Gray and white matter changes linking cerebral small vessel disease to gait disturbances

• Published in: Neurology Vol. 86; no. 13; p. 1199
• Main Authors: Kim, Yeo Jin, Kwon, Hun Ki, Lee, Jong Min, Cho, Hanna, Kim, Hee Jin, Park, Hee Kyung, Jung, Na-Yeon, San Lee, Jin, Lee, Juyoun, Jang, Young Kyoung, Kim, Sung Tae, Lee, Kyung Han, Choe, Yearn Seong, Kim, Yun Joong, Na, Duk L, Seo, Sang Won
• Format: Journal Article
• Language: English
• Published: United States 29.03.2016
• Subjects: Aged; Aged, 80 and over; Cerebral Cortex - pathology; Cerebral Small Vessel Diseases - complications; Cerebral Small Vessel Diseases - diagnosis; Female; Gait Disorders, Neurologic - diagnosis; Gait Disorders, Neurologic - etiology; Gray Matter - pathology; Humans; Male; Prospective Studies; White Matter - pathology
• ISSN: 1526-632X
• DOI: 10.1212/WNL.0000000000002516

To investigate the topographic changes of white matter (WM) integrity and cortical thickness related to gait disturbances and determine whether these neural correlates mediate the association between cerebral small vessel disease (CSVD) and gait disturbances.
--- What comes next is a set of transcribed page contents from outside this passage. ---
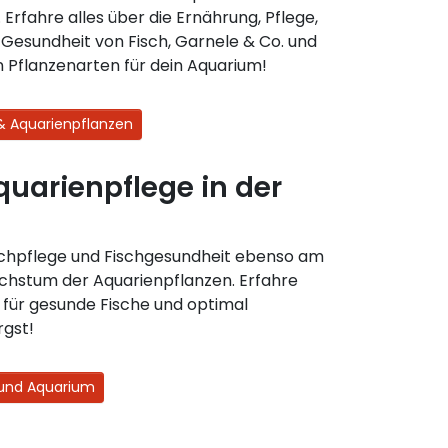
Erfahre alles über die Ernährung, Pflege,
Gesundheit von Fisch, Garnele & Co. und
 Pflanzenarten für dein Aquarium!
 & Aquarienpflanzen
quarienpflege in der
ischpflege und Fischgesundheit ebenso am
chstum der Aquarienpflanzen. Erfahre
u für gesunde Fische und optimal
rgst!
h und Aquarium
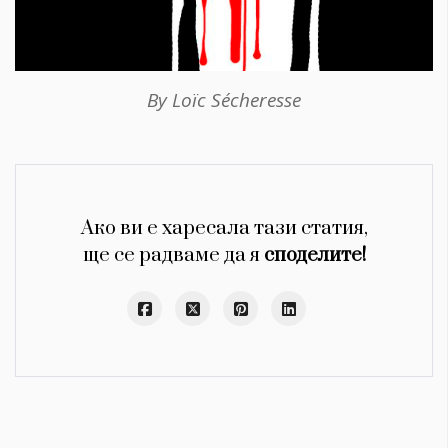
By Loïc Sécheresse
Ако ви е харесала тази статия,
ще се радваме да я
споделите!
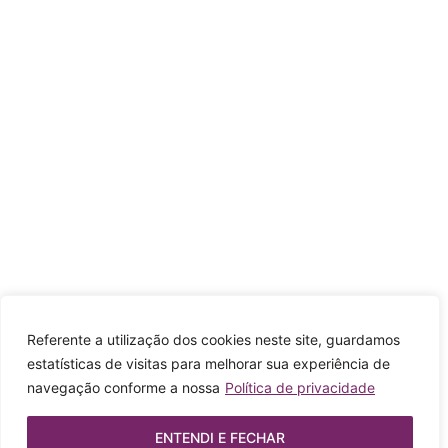
Referente a utilização dos cookies neste site, guardamos
estatísticas de visitas para melhorar sua experiência de
navegação conforme a nossa
Política de privacidade
ENTENDI E FECHAR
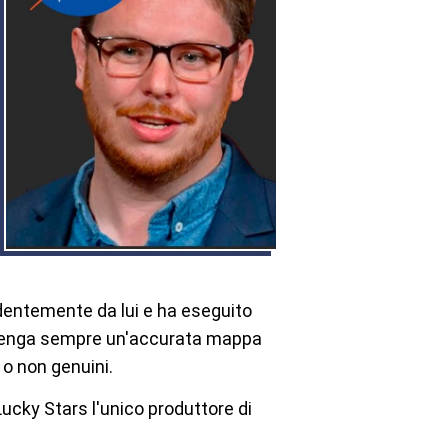
ndentemente da lui e ha eseguito
tu ottenga sempre un'accurata mappa
 o non genuini.
 Lucky Stars l'unico produttore di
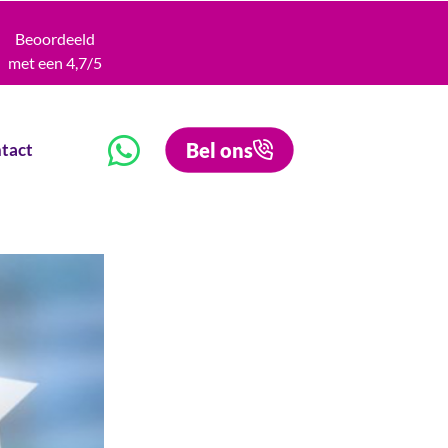
Beoordeeld
met een 4,7/5
Bel ons
tact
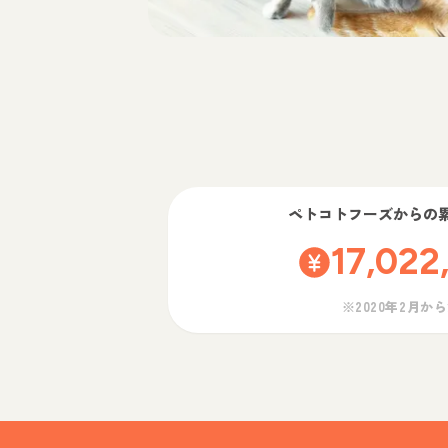
ペトコトフーズ
からの
17,022
※2020年2月か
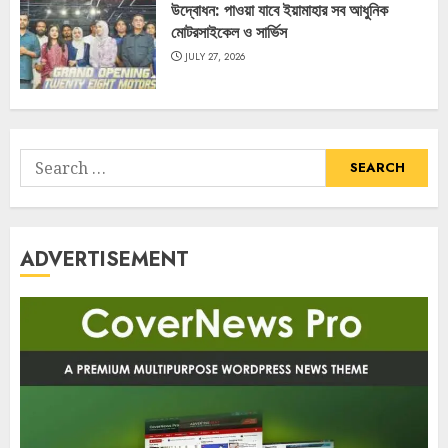
উদ্বোধন: পাওয়া যাবে ইয়ামাহার সব আধুনিক
মোটরসাইকেল ও সার্ভিস
JULY 27, 2026
Search
for:
ADVERTISEMENT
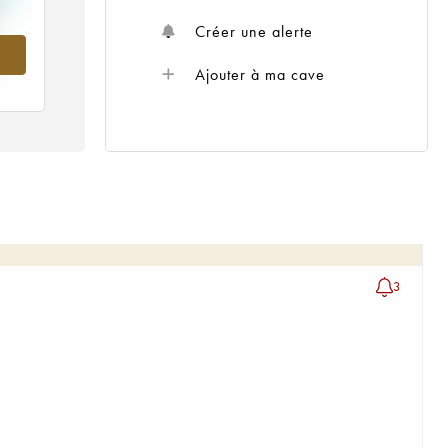
Créer une alerte
Ajouter à ma cave
3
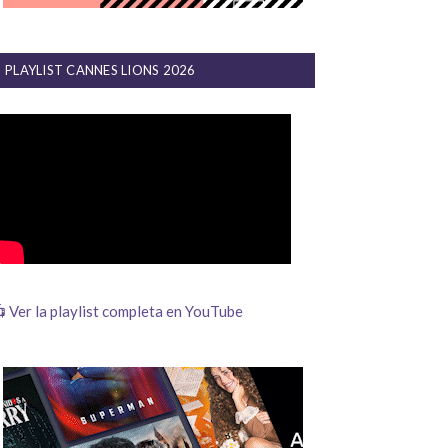
PLAYLIST CANNES LIONS 2026
 Ver la playlist completa en YouTube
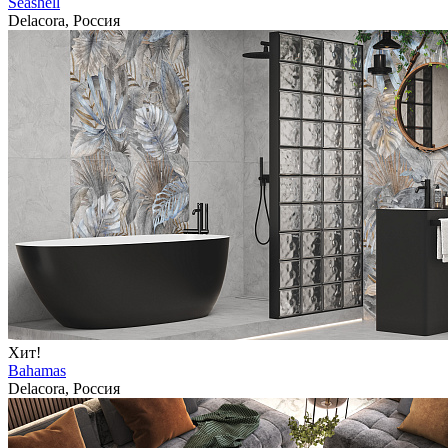
Seashell
Delacora, Россия
Хит!
Bahamas
Delacora, Россия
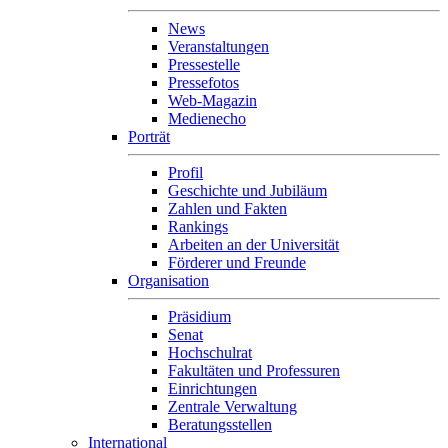
News
Veranstaltungen
Pressestelle
Pressefotos
Web-Magazin
Medienecho
Porträt
Profil
Geschichte und Jubiläum
Zahlen und Fakten
Rankings
Arbeiten an der Universität
Förderer und Freunde
Organisation
Präsidium
Senat
Hochschulrat
Fakultäten und Professuren
Einrichtungen
Zentrale Verwaltung
Beratungsstellen
International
A total of 129 patients with subcortical vascular cognitive impairment were included. CSVD severity was quantified as global and regional WM hyperintensities (WMH) volume and lacune and microbleed numbers. Amyloid burdens were assessed using Pittsburgh compound B (PiB)-PET scanning. Gait score was measured using a standardized scale. WM integrity was assessed by applying tract-based spatial statistics. Cortical thickness was measured using surface-based methods. Path analysis for gait score was performed using regional CSVD markers as predictors and fractional anisotropy (FA) and cortical thickness as mediators. Periventricular WMH (PWMH) volume was associated with gait score, regardless of other CSVD. PiB retention ratio was not associated with gait score. Gait score was correlated with FA in the frontal and parietal WM and bilateral corpus callosum and with cortical thinning in the bilateral frontal and lateral temporo-parieto-occipital regions. Path analysis for gait score showed that PWMH contributed to gait disturbances with the mediation of mean FA or cortical thickness. Our findings suggest that WMH-related cortical thinning as well as disrupted integrity of periventricular WM is linked to gait disturbances.